Start of Block
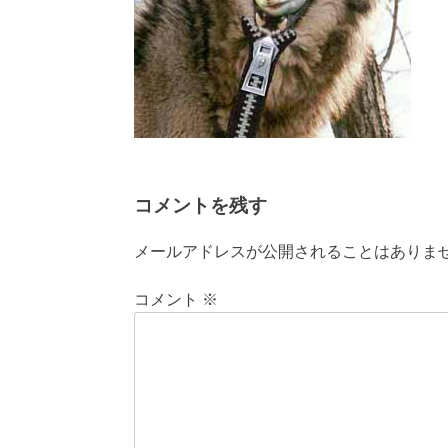
コメントを残す
メールアドレスが公開されることはありま
コメント
※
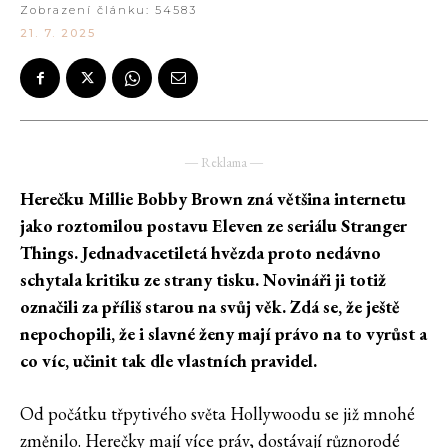
Zobrazení článku:
54583
21. 7. 2025
― Reklama ―
Herečku Millie Bobby Brown zná většina internetu
jako roztomilou postavu Eleven ze seriálu Stranger
Things. Jednadvacetiletá hvězda proto nedávno
schytala kritiku ze strany tisku. Novináři ji totiž
označili za příliš starou na svůj věk. Zdá se, že ještě
nepochopili, že i slavné ženy mají právo na to vyrůst a
co víc, učinit tak dle vlastních pravidel.
Od počátku třpytivého světa Hollywoodu se již mnohé
změnilo. Herečky mají více práv, dostávají různorodé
End of Block
▶ [WHAT THE TASK ASKS] Please retype the records above starting with the line that contains "označili za příliš" and stopping after the last line, changing nothing.

▶ [RESPONSE TO THE EXERCISE]
označili za příliš starou na svůj věk. Zdá se, že ještě
nepochopili, že i slavné ženy mají právo na to vyrůst a
co víc, učinit tak dle vlastních pravidel.
Od počátku třpytivého světa Hollywoodu se již mnohé
změnilo. Herečky mají více práv, dostávají různorodé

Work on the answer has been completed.